はっきり言って、フランスのイメージは全く変わってしまったね。その昔、82年のスペイン大会で見せつけられたシャンパン・フットボールは、それはそれは美しく、見事なプレースタイルでした。

 

ミシェル・プラティニ、アラン・ジレス、ジャン・ティガナ、そしてベルナール・ジャンジニ(名前もすっげーフランスっぽいし、口髭も印象的やったし、それに左利きなのがまたオシャレ)。彼らがダイレクトでポンポンとパスを廻す体は、まさしくシャンパンのコルクがポンポンと飛び交うような、シャンパンのような爽やかで甘く、美しいものでした。

 

フランスと言えばシャンパン・サッカー。シャンパン・サッカーと言えばフランス。そのボールの軌跡は、スペインとバルセロナの黄金期だったティキ・タカとは微妙にその距離感や、コースや、ボールの速さや角度が違っていて、また「青・白・赤」のユニのバランスも、すっげ~、お洒落で、恰好よくて。。。フランスサッカーには一種の憧憬さえ感じておりました。

 

が、しかし、ばっと、はうえばー・・・。

 

それももう消え去ったね。
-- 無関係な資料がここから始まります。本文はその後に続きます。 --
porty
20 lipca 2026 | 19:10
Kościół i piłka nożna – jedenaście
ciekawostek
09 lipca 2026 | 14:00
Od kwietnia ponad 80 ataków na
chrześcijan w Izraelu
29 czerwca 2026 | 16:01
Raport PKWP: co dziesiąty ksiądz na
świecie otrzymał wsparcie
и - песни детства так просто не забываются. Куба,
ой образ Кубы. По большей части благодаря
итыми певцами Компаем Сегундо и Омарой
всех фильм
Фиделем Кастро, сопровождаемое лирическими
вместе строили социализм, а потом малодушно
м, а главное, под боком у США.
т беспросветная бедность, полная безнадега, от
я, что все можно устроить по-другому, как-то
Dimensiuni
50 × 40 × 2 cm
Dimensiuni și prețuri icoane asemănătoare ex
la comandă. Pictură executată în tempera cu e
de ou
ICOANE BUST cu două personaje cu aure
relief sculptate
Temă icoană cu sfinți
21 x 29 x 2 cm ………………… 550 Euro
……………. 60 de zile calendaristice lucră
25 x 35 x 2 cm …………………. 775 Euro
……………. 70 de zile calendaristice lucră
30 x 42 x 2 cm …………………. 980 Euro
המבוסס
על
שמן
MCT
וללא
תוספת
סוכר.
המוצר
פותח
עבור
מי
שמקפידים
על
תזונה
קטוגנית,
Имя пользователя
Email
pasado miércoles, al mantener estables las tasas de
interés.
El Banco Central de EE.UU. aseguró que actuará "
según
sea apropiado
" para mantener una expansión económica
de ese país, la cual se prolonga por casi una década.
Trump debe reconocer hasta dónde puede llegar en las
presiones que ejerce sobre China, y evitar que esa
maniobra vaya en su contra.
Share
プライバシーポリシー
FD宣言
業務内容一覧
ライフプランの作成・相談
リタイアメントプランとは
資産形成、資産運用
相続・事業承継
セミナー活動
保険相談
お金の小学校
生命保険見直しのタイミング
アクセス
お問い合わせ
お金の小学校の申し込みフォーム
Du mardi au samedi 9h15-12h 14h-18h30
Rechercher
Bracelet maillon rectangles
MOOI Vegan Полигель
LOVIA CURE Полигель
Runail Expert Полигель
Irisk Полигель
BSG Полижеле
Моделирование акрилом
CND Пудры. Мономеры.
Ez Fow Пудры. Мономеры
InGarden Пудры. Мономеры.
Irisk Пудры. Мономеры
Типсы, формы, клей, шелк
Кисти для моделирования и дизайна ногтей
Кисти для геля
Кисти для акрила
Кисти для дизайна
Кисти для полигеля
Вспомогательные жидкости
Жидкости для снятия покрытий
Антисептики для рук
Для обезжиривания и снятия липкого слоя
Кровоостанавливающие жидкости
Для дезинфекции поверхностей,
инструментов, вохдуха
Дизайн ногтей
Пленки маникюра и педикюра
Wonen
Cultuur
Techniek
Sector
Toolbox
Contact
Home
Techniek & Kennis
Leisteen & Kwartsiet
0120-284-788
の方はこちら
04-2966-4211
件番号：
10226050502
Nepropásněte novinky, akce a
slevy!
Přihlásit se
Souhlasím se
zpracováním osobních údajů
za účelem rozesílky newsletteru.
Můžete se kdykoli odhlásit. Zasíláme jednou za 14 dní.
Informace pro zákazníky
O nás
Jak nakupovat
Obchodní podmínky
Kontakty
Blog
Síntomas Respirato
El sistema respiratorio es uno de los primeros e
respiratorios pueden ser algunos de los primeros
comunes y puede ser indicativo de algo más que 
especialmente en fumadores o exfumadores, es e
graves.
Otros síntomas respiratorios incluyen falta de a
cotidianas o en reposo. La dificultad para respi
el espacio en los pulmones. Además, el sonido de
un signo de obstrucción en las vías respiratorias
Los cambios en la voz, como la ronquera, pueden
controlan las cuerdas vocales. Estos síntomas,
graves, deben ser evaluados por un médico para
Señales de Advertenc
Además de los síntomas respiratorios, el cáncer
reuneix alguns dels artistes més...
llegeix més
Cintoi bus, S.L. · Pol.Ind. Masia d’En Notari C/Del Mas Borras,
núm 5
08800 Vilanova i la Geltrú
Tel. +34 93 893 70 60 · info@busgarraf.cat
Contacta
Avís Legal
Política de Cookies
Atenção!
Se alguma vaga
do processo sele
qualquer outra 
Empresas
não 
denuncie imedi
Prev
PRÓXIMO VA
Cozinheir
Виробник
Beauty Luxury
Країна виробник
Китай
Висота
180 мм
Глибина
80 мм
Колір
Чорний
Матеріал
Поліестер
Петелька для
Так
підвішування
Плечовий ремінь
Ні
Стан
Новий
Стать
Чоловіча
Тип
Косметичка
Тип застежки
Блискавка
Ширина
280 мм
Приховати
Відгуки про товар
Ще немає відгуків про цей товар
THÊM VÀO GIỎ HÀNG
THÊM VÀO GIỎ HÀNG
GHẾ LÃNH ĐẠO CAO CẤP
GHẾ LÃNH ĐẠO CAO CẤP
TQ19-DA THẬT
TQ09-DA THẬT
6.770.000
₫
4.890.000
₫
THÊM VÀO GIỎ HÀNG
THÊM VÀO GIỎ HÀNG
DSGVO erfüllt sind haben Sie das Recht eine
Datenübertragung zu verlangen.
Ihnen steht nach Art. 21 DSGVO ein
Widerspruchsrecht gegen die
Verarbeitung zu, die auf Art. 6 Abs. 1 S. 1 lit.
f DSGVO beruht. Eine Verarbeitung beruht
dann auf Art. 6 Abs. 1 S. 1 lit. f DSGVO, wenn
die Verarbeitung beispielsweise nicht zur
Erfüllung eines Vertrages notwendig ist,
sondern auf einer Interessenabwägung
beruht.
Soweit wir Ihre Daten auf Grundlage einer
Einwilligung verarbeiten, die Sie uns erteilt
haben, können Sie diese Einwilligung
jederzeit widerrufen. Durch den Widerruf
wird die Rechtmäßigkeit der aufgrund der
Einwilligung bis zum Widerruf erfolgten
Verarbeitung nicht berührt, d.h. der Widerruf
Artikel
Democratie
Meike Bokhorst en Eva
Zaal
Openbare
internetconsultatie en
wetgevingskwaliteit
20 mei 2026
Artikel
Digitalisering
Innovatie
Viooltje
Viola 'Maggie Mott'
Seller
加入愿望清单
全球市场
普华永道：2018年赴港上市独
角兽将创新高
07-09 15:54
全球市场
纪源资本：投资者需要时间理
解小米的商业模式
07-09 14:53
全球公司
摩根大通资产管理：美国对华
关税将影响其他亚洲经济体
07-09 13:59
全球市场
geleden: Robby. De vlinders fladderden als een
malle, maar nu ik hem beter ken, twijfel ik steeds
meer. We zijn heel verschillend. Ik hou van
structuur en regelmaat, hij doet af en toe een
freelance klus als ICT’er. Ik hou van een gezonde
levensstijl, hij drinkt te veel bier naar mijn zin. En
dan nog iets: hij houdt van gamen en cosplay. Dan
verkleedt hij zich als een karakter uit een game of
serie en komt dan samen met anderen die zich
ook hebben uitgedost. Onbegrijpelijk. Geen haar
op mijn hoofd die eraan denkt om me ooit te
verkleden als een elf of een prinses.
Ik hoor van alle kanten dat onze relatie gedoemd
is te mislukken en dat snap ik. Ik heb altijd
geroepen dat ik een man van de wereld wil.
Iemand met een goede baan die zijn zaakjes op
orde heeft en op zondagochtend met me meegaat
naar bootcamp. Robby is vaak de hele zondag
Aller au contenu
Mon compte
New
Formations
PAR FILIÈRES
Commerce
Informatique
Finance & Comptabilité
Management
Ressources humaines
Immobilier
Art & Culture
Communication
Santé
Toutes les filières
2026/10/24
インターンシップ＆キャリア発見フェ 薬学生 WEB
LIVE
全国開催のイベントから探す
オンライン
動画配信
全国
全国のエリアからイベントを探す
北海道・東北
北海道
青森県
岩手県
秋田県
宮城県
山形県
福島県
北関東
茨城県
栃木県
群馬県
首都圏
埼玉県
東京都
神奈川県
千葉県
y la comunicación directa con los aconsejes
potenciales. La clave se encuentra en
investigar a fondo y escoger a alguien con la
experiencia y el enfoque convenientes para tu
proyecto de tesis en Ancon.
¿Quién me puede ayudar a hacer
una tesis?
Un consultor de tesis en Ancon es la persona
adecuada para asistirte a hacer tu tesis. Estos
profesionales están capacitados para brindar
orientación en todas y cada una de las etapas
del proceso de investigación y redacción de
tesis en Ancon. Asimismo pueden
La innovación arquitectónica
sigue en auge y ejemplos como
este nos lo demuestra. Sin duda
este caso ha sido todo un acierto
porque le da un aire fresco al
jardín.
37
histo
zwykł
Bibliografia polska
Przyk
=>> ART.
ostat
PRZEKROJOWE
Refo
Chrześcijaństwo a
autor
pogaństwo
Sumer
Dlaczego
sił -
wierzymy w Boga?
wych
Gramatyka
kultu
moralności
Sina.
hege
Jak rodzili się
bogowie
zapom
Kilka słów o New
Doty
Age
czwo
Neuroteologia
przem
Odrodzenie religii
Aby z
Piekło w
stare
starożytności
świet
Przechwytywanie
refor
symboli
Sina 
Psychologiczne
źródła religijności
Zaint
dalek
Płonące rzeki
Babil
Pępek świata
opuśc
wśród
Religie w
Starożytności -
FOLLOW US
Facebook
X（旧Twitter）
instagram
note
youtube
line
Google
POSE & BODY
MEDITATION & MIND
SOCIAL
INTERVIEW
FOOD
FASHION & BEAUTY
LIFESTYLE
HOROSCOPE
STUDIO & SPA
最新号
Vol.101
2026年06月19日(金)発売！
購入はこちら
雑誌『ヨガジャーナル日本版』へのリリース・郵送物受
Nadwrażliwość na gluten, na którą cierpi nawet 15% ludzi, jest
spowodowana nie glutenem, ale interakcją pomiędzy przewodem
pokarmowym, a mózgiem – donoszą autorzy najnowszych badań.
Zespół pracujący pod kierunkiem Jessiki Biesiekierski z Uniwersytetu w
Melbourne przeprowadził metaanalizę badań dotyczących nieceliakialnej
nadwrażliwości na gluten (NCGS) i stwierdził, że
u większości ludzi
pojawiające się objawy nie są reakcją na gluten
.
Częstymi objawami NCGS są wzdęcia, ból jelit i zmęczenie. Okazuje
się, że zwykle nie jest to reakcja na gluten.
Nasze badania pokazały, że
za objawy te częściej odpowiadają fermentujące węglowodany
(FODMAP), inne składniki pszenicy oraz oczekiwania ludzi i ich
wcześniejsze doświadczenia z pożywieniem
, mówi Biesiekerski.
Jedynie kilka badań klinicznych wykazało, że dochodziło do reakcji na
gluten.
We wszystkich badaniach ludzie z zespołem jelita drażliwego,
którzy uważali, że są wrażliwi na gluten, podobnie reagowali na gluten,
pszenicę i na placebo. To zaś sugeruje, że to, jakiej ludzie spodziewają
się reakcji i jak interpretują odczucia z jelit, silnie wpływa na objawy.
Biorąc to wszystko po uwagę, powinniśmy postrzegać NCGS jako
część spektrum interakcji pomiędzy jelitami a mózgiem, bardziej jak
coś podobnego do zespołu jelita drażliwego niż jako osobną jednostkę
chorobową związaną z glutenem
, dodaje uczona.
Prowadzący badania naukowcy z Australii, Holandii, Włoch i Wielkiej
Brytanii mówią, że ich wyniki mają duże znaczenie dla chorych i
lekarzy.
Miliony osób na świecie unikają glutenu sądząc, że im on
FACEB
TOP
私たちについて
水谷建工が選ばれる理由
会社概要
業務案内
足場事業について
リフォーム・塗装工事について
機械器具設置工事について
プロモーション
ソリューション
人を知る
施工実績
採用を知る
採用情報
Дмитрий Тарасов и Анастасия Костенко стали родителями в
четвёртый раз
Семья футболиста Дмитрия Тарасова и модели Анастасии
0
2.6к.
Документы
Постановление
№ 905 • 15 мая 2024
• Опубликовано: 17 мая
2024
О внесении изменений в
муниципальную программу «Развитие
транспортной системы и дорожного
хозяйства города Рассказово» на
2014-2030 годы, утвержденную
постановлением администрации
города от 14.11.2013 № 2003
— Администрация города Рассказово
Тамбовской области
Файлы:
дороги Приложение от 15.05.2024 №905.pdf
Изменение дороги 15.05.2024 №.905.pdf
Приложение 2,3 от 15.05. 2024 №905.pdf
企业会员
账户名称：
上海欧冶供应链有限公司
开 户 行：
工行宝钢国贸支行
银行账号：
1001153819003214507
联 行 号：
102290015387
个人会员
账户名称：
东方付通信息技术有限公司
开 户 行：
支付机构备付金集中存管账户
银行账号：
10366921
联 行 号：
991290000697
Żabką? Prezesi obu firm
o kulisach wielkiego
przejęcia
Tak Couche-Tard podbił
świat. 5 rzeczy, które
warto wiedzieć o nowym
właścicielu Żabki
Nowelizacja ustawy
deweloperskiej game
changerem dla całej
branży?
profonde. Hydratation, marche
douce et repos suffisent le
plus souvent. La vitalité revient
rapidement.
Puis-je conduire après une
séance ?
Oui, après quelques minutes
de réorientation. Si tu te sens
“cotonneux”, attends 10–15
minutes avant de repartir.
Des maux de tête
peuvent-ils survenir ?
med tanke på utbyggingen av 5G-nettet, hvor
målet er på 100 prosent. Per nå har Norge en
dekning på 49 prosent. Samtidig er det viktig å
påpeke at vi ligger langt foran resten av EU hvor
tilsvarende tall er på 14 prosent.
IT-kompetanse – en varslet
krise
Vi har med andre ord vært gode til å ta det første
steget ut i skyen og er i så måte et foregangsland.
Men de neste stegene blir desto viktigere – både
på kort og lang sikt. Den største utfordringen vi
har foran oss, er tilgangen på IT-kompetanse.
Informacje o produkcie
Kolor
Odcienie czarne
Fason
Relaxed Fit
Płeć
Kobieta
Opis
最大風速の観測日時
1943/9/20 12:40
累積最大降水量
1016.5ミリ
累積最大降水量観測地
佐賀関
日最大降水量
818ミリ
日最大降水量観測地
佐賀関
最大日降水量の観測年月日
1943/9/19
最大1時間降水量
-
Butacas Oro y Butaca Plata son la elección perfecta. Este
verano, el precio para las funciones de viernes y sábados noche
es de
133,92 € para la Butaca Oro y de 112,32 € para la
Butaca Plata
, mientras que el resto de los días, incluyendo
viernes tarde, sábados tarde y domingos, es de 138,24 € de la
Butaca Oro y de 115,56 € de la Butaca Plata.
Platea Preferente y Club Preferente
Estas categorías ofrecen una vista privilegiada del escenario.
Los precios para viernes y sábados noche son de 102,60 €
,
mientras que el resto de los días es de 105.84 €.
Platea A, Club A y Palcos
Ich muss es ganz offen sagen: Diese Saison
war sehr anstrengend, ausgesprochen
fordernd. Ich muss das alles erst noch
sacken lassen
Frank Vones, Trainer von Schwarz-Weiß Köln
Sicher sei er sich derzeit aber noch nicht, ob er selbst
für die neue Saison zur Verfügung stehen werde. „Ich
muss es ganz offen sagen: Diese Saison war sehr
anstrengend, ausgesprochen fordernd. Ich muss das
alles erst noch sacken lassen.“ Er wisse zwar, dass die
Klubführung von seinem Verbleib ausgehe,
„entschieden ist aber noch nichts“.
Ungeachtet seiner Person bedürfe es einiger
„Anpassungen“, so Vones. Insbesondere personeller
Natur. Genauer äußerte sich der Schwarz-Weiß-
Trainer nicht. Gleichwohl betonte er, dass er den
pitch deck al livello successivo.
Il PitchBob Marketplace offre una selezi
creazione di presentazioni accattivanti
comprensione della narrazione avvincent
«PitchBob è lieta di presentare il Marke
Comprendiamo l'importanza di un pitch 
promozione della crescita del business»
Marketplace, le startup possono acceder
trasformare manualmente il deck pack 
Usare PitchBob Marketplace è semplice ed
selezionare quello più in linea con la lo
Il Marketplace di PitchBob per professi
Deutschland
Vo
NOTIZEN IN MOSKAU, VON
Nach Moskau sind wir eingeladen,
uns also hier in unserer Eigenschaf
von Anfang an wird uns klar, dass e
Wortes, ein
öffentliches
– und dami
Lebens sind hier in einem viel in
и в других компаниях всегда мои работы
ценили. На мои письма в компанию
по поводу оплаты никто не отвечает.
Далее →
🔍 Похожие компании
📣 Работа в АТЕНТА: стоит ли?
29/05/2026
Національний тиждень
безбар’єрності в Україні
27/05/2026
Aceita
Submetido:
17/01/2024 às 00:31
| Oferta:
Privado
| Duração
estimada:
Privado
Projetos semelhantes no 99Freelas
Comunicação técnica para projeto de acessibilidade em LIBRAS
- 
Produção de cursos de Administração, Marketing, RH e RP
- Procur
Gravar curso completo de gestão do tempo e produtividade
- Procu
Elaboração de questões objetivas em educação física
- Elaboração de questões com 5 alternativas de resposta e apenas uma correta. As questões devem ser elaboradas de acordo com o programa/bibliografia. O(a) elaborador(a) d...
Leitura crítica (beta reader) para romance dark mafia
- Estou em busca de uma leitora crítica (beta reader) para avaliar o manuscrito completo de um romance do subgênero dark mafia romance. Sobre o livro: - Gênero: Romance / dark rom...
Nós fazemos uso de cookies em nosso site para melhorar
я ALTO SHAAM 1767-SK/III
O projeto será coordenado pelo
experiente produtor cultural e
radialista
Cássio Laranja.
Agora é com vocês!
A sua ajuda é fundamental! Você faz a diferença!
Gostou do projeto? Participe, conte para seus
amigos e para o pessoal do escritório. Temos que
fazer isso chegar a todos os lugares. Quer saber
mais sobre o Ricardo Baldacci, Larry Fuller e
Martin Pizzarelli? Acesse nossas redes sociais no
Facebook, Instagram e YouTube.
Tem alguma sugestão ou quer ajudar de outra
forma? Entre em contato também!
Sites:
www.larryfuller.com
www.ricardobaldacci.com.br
某国営放送の解説を務めた人なんかは、「もう感動でした!その言葉しかありません!感動的な決勝戦でした!」なんて、そらもう陳腐な感動という言葉を、それこそ何十回も叫んで、自分なりにこの決勝を、勝手に感じている高揚感で表現しようとしえいたけど、この決勝は、そらサッカーのクオリティで言えば間違いなくクロアチアでした。

 

フランスは、もうミエミエのカウンター狙い。ゴールをあげるのは速攻カウンターか、そこで拾えるセットプレー。そこで点を入れたらあとはもうガッチリ守って、ボールをカットすればエムバペの前に蹴って「走って点獲ってこいやぁ~~」。。。の繰り返し。

 

もうシャンパンのかけらもない。気の抜けたシャンパン?いや、それでもない、もう別の飲み物になっちまいました。

 

 

 

<Sponsered Link>



 

そら、無理もないわ。監督はデシャンやもん。某国営放送は、「フランスが優勝すれば、選手と監督で優勝を経験する史上3人目となり、デシャンの偉業」なんて持ちあげておりました。が、その20年前に優勝したフランスも、実はもうシャンパンサッカーからかなり姿を変えていたように思います。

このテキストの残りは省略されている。